What the task asks: Look through the records below for the line with "Best Photo Spots Near Laguna Beach" and the line with "Generic File Source Options", then return those lines and all lines between, exactly.

Exercise material:
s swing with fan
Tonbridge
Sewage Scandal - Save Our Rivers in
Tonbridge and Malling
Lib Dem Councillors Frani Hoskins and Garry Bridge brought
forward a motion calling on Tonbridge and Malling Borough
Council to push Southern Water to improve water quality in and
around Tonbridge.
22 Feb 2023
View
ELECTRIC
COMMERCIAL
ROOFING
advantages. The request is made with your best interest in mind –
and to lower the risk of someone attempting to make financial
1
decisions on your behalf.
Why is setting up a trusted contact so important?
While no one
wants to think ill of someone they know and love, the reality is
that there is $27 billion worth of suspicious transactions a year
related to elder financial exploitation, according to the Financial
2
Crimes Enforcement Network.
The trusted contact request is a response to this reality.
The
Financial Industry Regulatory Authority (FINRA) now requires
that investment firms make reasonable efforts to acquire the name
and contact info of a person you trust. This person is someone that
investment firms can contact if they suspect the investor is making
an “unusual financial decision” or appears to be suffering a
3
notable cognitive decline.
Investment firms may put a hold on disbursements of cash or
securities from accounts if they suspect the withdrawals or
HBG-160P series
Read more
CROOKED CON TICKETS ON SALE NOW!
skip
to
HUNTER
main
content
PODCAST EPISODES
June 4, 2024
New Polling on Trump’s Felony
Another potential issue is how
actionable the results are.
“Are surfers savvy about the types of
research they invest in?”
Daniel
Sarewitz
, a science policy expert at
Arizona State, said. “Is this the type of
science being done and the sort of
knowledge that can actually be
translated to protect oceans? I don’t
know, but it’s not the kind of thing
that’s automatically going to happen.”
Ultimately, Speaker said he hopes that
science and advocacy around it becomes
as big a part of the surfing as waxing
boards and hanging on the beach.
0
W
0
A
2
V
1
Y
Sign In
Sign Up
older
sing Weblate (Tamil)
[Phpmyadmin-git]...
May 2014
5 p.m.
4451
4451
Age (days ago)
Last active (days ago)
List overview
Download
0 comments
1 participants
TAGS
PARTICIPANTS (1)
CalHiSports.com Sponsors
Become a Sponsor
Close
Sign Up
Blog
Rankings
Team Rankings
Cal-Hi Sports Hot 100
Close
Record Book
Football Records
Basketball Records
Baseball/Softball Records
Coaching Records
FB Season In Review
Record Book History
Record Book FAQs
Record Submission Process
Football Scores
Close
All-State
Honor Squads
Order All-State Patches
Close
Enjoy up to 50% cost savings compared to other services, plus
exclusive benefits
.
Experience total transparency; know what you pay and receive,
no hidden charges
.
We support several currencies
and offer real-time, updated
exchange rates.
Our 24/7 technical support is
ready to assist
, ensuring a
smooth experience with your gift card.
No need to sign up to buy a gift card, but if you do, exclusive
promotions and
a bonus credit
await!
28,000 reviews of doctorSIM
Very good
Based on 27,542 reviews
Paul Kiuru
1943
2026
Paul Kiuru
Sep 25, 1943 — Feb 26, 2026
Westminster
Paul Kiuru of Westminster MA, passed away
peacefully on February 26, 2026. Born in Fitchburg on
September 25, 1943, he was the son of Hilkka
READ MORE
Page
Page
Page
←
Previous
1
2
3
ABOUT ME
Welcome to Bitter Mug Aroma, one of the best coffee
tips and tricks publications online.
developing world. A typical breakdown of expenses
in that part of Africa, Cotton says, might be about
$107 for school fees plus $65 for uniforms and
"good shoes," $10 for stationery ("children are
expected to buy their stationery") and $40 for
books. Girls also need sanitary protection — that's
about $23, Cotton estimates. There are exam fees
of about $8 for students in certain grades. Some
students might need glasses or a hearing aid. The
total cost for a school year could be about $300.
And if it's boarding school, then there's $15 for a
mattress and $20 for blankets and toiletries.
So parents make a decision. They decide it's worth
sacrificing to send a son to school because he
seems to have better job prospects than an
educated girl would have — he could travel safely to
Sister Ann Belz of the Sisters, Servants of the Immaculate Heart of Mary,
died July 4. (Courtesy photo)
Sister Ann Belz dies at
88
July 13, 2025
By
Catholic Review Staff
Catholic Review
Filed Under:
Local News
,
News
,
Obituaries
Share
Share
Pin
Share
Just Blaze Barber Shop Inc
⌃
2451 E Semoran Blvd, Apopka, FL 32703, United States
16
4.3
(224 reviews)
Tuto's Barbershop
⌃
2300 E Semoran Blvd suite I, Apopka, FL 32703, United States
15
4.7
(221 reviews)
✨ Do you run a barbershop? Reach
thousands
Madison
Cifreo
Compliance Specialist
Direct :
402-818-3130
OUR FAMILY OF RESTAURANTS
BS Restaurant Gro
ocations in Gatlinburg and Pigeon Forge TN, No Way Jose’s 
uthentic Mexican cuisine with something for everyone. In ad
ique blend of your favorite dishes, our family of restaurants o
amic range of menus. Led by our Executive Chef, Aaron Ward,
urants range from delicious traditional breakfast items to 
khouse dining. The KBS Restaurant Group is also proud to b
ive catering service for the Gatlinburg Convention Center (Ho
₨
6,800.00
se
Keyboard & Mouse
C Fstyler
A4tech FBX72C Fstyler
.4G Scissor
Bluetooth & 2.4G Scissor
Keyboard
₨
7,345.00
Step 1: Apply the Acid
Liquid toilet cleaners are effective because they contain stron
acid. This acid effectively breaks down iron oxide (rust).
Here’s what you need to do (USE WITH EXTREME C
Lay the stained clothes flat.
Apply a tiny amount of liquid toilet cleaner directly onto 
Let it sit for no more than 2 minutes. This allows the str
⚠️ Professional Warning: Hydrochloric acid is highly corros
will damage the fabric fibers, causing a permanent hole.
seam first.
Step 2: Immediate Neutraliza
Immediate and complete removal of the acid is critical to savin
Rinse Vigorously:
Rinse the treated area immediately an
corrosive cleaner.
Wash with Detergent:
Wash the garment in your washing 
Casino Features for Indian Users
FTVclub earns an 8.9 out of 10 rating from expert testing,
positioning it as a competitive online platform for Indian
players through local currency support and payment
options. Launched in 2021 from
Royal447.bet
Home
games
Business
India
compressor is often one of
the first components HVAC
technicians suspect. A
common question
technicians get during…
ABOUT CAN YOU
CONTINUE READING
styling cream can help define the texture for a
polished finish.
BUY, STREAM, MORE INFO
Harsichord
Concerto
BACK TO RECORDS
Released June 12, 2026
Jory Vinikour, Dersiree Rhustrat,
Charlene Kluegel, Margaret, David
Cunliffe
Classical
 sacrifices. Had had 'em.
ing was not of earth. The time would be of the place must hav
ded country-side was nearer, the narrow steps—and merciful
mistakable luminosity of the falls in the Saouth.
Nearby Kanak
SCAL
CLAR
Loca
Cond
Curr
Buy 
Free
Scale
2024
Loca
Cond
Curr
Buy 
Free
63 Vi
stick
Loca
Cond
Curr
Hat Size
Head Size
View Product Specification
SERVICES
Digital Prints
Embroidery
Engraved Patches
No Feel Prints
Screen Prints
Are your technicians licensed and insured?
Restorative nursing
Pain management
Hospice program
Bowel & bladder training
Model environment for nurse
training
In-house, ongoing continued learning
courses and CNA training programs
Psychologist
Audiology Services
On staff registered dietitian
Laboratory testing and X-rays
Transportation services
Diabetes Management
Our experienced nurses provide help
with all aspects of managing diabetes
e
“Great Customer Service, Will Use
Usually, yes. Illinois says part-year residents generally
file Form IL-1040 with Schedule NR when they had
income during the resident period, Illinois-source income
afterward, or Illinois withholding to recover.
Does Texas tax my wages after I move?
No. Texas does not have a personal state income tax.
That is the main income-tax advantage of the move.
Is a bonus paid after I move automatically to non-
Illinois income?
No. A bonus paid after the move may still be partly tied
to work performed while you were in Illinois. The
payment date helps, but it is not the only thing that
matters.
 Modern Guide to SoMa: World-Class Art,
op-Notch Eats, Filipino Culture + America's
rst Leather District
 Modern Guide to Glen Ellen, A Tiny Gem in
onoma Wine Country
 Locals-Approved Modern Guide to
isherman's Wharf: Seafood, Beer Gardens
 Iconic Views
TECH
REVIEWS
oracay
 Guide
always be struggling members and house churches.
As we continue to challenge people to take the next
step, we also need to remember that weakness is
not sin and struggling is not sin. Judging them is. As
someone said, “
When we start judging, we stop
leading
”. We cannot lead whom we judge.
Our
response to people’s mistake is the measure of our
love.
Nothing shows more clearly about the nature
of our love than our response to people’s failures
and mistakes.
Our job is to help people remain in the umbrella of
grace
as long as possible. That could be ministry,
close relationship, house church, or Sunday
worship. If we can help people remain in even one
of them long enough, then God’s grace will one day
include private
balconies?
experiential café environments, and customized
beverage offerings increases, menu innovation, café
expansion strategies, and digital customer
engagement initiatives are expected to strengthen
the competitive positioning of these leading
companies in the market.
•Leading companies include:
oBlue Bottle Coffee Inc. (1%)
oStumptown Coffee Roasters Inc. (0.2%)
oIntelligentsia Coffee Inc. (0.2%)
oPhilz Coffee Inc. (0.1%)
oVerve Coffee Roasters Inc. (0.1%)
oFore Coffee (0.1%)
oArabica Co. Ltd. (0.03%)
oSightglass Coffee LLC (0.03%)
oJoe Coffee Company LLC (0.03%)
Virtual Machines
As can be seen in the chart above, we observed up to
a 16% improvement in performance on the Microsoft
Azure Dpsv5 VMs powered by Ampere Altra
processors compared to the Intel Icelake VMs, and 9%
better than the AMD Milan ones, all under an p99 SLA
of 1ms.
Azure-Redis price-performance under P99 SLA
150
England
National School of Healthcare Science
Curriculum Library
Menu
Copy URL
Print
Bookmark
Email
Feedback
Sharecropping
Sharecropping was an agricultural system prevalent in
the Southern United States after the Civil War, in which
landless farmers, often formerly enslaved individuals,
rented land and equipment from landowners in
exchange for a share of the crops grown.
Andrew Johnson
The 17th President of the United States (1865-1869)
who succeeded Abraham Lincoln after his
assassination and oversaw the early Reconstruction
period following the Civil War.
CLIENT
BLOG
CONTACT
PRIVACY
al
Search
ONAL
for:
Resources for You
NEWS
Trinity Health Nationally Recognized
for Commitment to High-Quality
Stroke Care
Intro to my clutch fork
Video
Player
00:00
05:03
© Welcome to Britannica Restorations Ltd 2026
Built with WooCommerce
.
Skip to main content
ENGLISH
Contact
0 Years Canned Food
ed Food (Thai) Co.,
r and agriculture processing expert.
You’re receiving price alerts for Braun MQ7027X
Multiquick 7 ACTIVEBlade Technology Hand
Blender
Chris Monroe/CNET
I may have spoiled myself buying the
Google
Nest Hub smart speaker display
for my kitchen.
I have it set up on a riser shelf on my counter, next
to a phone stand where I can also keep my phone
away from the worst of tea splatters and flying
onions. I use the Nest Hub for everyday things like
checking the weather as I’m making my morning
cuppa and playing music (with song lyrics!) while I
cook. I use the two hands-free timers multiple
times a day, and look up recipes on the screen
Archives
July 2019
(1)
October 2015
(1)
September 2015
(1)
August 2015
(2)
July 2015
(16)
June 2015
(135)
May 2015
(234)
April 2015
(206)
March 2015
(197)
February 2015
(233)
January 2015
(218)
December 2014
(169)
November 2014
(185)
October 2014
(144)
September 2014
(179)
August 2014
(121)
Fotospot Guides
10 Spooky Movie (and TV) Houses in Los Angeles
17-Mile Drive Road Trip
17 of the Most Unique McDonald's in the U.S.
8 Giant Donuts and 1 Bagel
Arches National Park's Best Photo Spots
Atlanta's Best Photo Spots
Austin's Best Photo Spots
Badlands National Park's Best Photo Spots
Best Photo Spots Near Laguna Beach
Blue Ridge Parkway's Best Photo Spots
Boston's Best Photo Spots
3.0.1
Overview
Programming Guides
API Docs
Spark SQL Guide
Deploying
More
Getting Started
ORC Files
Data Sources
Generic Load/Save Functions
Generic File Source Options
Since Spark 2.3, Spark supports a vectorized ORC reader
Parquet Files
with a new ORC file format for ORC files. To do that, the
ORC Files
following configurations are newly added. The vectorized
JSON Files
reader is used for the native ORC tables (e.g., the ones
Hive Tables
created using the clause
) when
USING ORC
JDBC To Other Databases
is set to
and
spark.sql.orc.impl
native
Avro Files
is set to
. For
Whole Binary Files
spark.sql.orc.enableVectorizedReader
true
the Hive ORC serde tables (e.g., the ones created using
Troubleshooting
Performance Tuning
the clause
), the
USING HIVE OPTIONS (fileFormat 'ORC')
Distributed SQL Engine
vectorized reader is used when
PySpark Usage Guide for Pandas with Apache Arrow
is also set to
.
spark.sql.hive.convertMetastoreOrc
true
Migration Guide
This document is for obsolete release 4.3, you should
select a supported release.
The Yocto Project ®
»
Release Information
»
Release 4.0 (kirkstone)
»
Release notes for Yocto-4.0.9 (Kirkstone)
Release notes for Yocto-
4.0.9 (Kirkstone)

Output:
Best Photo Spots Near Laguna Beach
Blue Ridge Parkway's Best Photo Spots
Boston's Best Photo Spots
3.0.1
Overview
Programming Guides
API Docs
Spark SQL Guide
Deploying
More
Getting Started
ORC Files
Data Sources
Generic Load/Save Functions
Generic File Source Options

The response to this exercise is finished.